Johannesburg - Resources such as electricity are in higher demand than ever over the festive period and South Africans have come to expect outages. But what does this mean for the thousands of people living in sectionalised blocks of high-rise flats?
David Schaefer, director of the Trafalgar Property Management Group, warns that the consequences may be dire unless a body corporate has adequately catered for the possibility of lift failure.
Lifts are very expensive electronic installations, which must be constantly maintained in order to function efficiently, even if electricity supply is not an issue, says Schaefer.
“The question often raised by sectional title owners is whether they have any recourse in the event of lift failure be it for maintenance or due to electricity outages,” he says.
An elderly person on the 22nd floor of a building may be stranded for days in the event of lift failure. This becomes even more serious in the event of a heart attack or other medical emergency where medics will have great difficulty in transporting a person in need of critical care, with no lift.

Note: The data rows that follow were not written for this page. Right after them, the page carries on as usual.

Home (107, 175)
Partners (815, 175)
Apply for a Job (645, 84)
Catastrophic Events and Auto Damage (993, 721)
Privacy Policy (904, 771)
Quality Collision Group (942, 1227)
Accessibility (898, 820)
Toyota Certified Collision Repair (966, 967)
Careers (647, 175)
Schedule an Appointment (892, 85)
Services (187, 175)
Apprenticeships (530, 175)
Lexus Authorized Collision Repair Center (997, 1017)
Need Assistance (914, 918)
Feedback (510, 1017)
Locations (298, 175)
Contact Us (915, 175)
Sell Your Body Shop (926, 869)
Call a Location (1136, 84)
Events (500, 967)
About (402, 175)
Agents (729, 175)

“Every building should have a lift maintenance plan in place, including contracts with established companies and a special reserve to cater for this expense. Anyone moving into a block with lifts should ensure this is in place before considering signing any offers to purchase.”
The installation of generators in blocks over 10 storeys high is another important precaution given the state of electricity supply in the country.

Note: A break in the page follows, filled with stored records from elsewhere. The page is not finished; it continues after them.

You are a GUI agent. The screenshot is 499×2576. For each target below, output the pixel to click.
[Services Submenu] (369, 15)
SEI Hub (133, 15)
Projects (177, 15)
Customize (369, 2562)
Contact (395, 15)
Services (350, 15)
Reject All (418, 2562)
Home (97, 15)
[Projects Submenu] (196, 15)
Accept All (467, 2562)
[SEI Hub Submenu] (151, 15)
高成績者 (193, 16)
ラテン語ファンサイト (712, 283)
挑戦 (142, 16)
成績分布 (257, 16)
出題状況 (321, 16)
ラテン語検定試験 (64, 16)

“Sectional title owners need to ensure that the necessary provisions are made, as trying to make a plan or take the body corporate to task after the fact is very difficult although not impossible.”

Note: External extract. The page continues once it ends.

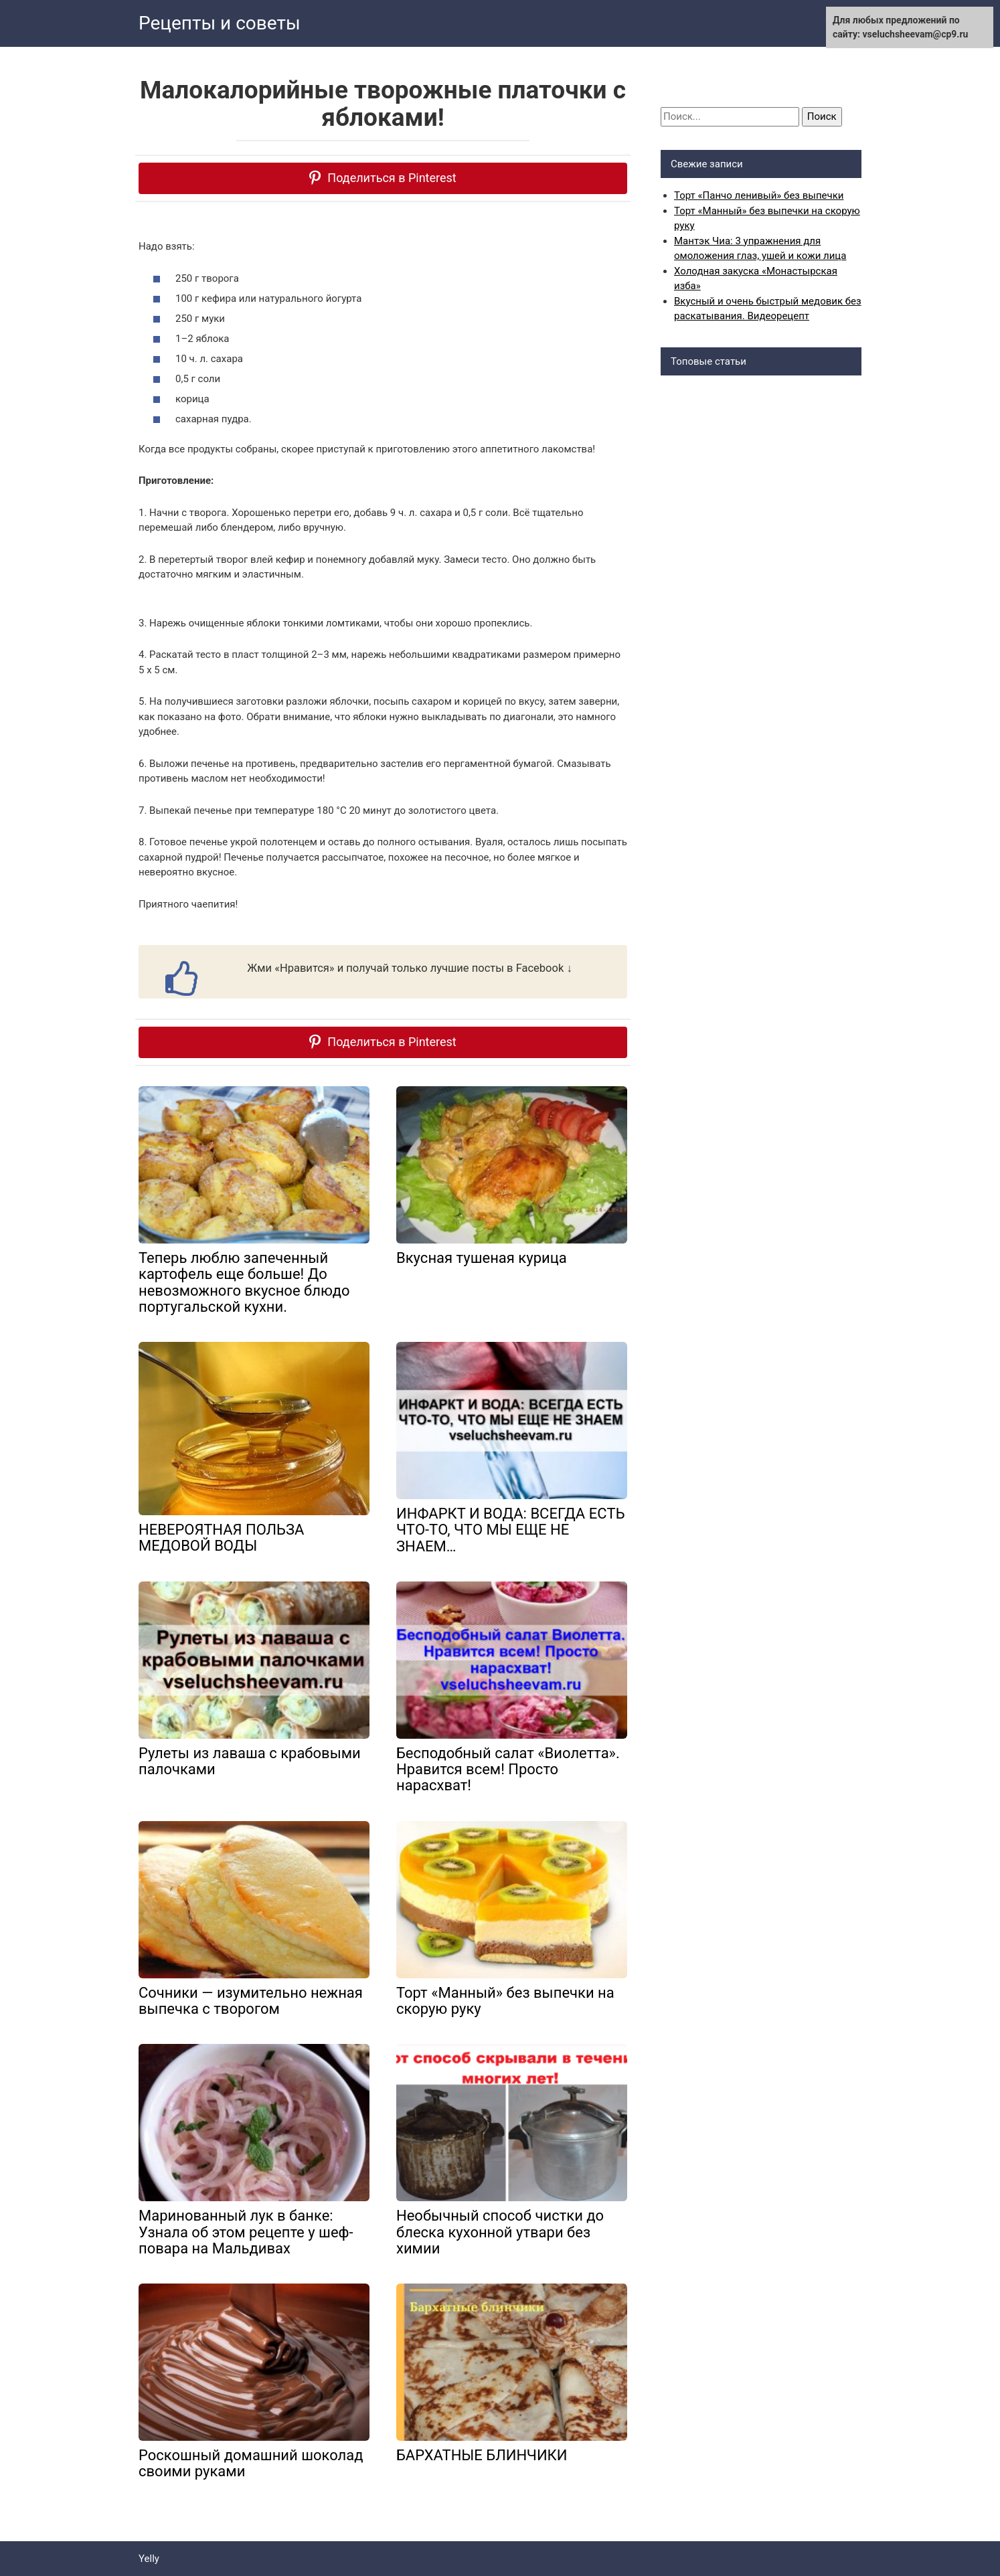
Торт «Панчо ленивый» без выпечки (758, 195)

Schaefer highlights a landmark case involving lifts where the court filed in favour of an occupant in the late 1980s. The case involved an elderly lady living in a building in Johannesburg who stepped into the building’s lift. Due to the lift floor not being level with the landing, she tripped and in the process injured herself fairly badly.
To cover her substantial medical expenses she issued a summons against the body corporate claiming damages as a result of their failure to ensure that the lift was properly managed and did not stop flush with the floor of the building.
The body corporate paid dearly for this mistake.
One of the results of this case was the appearance of large signs both inside and outside buildings warning of the possible dangers of lift usage, and indemnifying the body corporate against injury or loss.
“Lifts are an important issue as there are virtually no buildings higher than three storeys that don’t have one,” says Schaefer. “New and existing owners must do their home-work and ensure that this matter is in hand, before resting easy in a unit on the upper levels of any building.”